Rejection emails are written by templates, but the specific phrasing leaks signal. Reading it carefully tells you whether the door is closed forever, closed for now, or actually open with a different framing.
"We've decided to move forward with other candidates whose experience more closely matches the role's requirements." Translation: they thought you were under-leveled for this specific role. Door is open at a more junior role or in 1-2 years.
"We were impressed with your background but ultimately decided not to proceed at this time." Translation: you were close, but they chose someone else. "At this time" is real. They'd talk again in 6-12 months.
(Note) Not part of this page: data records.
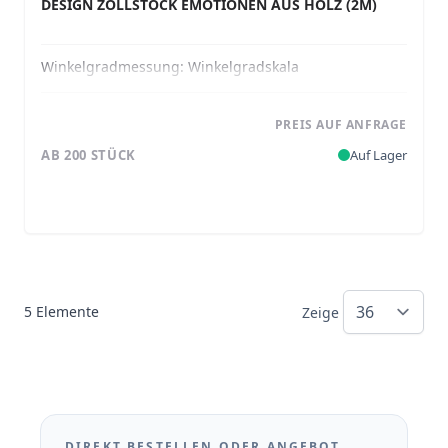
DESIGN ZOLLSTOCK EMOTIONEN AUS HOLZ (2M)
Winkelgradmessung:
Winkelgradskala
PREIS AUF ANFRAGE
AB 200 STÜCK
Auf Lager
5
Elemente
Zeige
DIREKT BESTELLEN ODER ANGEBOT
"We don't have a role that matches your profile right now, but we'll keep your information for future opportunities." Translation: form rejection, possibly never read by a human. Don't read into it.
"Thank you for your interest. We're moving forward with other candidates." (1 sentence) Translation: you didn't make it past initial screening. Re-applying in <12 months is usually wasted effort.
"We'd love to stay in touch, please connect with [recruiter name] for future roles." Translation: you were a strong candidate they couldn't fit this time. Take the connection. They often DM you about other roles within 3-6 months.
No reply after onsite (>2 weeks): Translation: rejection. Send one polite follow-up; after that, mentally close the loop. The silence is the message.
The high-leverage move after any of the "you were close" rejections: ask for specific feedback. Most recruiters won't give it, but ~20% will, and that feedback is gold for your next interview cycle.